Он возвращался в Вену через Берлин, и Лерст проверял документы на немецкой границе. Рядом в купе сидел толстый, с одышкой, весь потный пожилой еврей. Лерст заставил еврея подняться, вывернул его карманы, долго разглядывал документы, а потом лениво уронил их на пол.
– Подними, – сказал он, закуривая.
Еврей опустился на колени, быстро собрал документы и хотел спрятать их в карман.
– Верни их мне. Я еще не кончил смотреть твои документы.
Человек послушно вернул документы Лерсту, и тот снова уронил их на пол.
– Подними.
– У меня больное сердце…
– Да? – участливо спросил Лерст. – Тогда тебе придется выйти из поезда для медицинского переосвидетельствования.
– Нет, нет, я здоров, – залепетал еврей, – пощадите мои годы… Позвольте мне ехать… Меня ждет внучка в Вене… Пощадите…
– Вы же не щадите германский народ, – сказал Лерст, – когда вывозите из рейха деньги и ценности! Нет, милейший, ты задержан. Иди вперед и не шути!
Лицо этого толстого, потного, несчастного плачущего еврея сделалось мучнистым, и он привалился к двери. Двое эсэсовцев в форме, что стояли рядом с Лерстом, подхватили его под руки и поволокли по коридору.
– Он контрабандист, – пояснил Лерст пассажирам, – приношу извинение за эту невольную задержку.
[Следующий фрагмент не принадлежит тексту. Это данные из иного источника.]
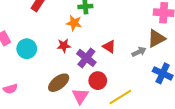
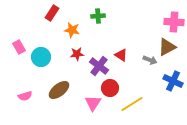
orange star: (74, 23) -> (72, 30), moved
gray arrow: (139, 52) -> (150, 60), turned 48
brown ellipse: (59, 83) -> (59, 90), moved

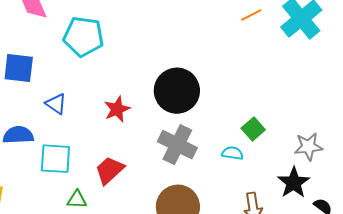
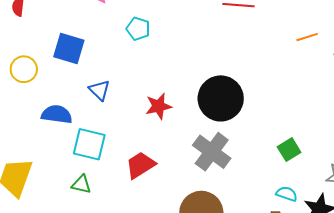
cyan pentagon: (83, 36) -> (138, 29), size x0.6
cyan semicircle: (232, 153) -> (287, 194), moved
green triangle: (77, 200) -> (81, 184), moved

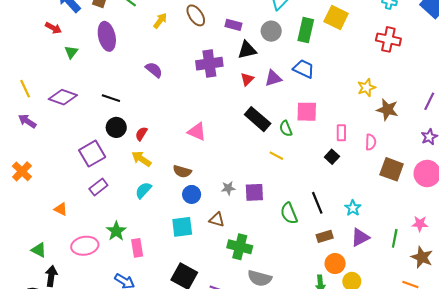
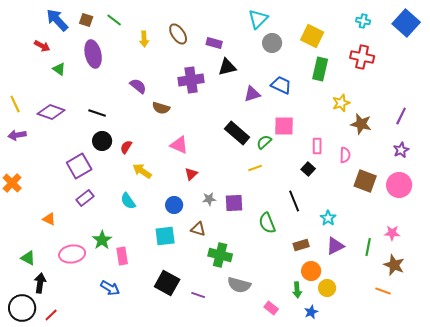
yellow arrow: (160, 21) -> (144, 39), turned 140
green rectangle: (306, 30) -> (320, 69), moved
gray circle: (271, 31) -> (272, 43), moved
green triangle: (71, 52) -> (59, 69), turned -32
red triangle: (247, 79) -> (191, 174), moved
purple arrow: (27, 121) -> (17, 135), turned -42
green semicircle: (286, 128) -> (264, 142), turned 70
yellow line: (276, 156) -> (255, 168), turned -48
yellow arrow: (141, 159) -> (142, 171), moved
brown semicircle: (182, 171) -> (161, 108), moved
cyan semicircle: (143, 190) -> (128, 201), turned -78
black line: (317, 203) -> (294, 201), moved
Пальма так сжал ручку саквояжа, в котором лежали деньги, что пальцы его побелели. Одно мгновение он был близок к тому, чтобы подняться и спросить этого нациста, на каком основании он арестовал невинного. Но он не поднялся и не задал этого вопроса. Наоборот, он заставил себя улыбнуться, закрыть глаза и притулиться к стене, словно выбирая самое удобное место, чтобы подремать остаток пути до Вены…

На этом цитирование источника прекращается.